Copy out all lines of the material below in which "مربع" occurs.

Task material:
=== Begin Enclosure ===
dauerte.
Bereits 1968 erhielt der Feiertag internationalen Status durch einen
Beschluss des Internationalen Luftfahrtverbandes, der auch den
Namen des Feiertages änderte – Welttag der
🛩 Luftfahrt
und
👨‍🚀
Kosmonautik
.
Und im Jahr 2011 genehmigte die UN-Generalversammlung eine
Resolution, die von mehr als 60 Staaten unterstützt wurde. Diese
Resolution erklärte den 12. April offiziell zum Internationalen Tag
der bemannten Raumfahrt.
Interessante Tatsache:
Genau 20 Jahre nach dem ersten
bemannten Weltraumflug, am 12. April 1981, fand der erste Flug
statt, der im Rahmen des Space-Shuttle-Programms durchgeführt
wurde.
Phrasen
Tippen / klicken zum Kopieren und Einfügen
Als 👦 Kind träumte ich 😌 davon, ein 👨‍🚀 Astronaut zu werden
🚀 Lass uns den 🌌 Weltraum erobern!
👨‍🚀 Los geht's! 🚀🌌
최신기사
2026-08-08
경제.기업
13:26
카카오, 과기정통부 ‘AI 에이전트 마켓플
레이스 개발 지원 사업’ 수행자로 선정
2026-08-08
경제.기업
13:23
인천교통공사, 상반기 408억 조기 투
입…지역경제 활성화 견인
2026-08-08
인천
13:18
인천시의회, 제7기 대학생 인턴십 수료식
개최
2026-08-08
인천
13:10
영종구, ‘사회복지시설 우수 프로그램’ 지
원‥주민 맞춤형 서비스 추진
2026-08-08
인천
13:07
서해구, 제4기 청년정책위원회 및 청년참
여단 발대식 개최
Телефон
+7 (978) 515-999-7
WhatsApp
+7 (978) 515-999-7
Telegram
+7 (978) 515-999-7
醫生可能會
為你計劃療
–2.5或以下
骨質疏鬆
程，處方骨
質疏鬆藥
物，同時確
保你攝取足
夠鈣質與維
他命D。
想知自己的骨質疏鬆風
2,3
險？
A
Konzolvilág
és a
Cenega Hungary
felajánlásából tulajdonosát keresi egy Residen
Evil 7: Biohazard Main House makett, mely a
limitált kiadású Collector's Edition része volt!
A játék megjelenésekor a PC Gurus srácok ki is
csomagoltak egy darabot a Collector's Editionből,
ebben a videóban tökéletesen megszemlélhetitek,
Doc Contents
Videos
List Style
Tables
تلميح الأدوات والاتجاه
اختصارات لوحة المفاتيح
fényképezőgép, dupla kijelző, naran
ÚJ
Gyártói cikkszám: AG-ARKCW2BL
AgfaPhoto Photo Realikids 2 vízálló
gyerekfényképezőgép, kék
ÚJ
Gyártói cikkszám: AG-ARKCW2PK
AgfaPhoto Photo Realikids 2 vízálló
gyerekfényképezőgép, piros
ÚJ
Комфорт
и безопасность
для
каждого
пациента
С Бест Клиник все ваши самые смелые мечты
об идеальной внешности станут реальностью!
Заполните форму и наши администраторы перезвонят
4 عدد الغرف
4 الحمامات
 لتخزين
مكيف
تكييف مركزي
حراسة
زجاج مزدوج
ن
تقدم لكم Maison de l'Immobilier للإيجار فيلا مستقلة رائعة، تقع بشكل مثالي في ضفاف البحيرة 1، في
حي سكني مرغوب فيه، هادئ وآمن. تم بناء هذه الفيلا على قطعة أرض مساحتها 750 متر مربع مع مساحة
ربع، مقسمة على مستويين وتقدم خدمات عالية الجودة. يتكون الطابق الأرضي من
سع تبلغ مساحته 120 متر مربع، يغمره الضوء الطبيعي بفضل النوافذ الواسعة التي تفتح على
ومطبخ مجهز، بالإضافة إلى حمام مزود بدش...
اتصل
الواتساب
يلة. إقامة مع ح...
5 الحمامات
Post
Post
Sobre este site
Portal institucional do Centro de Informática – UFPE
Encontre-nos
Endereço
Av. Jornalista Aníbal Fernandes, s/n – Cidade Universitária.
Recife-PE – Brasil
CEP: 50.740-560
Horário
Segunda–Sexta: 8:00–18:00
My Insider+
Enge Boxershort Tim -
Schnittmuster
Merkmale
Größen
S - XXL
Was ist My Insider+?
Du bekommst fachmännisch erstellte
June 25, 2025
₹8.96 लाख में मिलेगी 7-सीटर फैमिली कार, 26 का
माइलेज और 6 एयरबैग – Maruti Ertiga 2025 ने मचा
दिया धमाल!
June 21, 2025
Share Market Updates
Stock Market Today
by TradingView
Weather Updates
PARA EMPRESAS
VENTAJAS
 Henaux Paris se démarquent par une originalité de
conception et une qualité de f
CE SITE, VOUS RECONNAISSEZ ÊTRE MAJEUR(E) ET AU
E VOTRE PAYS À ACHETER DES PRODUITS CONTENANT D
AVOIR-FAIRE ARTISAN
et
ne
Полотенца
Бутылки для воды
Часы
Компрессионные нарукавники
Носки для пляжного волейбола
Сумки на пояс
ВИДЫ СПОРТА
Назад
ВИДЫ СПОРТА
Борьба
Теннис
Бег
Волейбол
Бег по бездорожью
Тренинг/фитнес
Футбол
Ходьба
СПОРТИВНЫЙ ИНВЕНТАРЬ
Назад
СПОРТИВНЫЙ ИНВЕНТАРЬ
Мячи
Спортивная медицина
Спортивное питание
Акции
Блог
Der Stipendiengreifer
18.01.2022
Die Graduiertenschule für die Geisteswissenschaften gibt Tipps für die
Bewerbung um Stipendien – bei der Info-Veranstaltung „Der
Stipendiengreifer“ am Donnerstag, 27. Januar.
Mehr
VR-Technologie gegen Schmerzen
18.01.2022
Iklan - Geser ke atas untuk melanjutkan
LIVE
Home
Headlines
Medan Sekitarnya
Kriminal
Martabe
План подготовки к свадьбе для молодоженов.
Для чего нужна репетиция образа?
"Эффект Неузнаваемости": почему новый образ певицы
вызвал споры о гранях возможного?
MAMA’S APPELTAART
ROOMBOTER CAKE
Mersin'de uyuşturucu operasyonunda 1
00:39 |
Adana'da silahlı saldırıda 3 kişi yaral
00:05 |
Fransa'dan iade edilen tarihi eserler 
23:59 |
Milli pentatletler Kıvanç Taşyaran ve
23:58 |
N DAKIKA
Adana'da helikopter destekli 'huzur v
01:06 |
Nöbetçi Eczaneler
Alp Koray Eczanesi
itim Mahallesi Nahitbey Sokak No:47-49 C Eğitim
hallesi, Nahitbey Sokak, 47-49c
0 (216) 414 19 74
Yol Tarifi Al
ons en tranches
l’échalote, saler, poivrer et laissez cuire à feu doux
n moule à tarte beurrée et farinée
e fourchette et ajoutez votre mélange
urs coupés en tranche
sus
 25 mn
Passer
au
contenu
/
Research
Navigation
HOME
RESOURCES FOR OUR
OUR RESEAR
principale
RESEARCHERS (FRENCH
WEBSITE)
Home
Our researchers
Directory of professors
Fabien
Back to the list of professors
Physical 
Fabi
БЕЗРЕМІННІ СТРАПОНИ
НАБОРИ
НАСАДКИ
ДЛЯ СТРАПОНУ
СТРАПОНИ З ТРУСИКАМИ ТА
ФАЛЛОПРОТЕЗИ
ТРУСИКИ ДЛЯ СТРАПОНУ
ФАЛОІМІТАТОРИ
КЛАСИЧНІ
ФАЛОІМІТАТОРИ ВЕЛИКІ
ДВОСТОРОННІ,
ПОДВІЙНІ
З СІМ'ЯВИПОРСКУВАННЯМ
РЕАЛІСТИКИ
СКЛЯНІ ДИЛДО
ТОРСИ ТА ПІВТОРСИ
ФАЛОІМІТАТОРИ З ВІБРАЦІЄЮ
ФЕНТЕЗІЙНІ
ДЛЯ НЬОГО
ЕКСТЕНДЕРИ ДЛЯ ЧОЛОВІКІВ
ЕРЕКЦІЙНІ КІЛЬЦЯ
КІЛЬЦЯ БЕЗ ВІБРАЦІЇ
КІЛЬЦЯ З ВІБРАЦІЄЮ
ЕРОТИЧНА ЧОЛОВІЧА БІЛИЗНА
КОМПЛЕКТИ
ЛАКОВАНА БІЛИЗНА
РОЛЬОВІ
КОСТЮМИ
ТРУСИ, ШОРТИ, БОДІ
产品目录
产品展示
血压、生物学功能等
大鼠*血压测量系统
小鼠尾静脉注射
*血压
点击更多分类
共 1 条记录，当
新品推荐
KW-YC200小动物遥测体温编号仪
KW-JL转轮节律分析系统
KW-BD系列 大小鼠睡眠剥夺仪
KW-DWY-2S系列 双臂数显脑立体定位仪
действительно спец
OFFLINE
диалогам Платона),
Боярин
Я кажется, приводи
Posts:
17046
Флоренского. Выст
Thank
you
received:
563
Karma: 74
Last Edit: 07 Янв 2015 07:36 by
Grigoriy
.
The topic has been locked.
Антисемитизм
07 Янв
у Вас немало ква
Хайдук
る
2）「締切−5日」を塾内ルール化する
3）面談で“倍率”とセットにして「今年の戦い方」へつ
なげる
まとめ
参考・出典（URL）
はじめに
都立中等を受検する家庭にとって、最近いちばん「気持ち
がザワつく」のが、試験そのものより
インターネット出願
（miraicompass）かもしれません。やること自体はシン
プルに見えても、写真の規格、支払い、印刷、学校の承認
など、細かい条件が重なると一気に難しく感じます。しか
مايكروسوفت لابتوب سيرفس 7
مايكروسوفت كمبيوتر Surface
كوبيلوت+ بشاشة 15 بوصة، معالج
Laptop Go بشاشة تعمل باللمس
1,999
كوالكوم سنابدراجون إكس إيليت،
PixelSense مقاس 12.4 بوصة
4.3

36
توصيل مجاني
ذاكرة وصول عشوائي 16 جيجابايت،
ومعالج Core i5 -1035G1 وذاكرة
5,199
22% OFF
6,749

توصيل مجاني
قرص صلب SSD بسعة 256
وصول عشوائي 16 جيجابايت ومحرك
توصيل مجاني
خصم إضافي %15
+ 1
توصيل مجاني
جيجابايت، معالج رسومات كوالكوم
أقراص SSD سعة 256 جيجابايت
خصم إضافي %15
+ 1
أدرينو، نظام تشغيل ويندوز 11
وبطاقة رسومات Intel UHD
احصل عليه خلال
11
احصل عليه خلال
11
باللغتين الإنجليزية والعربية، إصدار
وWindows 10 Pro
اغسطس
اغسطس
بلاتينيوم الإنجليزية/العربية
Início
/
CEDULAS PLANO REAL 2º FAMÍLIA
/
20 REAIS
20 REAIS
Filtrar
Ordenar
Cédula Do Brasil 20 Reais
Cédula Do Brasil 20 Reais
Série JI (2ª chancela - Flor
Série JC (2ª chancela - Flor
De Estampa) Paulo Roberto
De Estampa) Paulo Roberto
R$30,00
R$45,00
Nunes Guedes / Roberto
=== End Enclosure ===
Output of the exercise:
حي سكني مرغوب فيه، هادئ وآمن. تم بناء هذه الفيلا على قطعة أرض مساحتها 750 متر مربع مع مساحة
سع تبلغ مساحته 120 متر مربع، يغمره الضوء الطبيعي بفضل النوافذ الواسعة التي تفتح على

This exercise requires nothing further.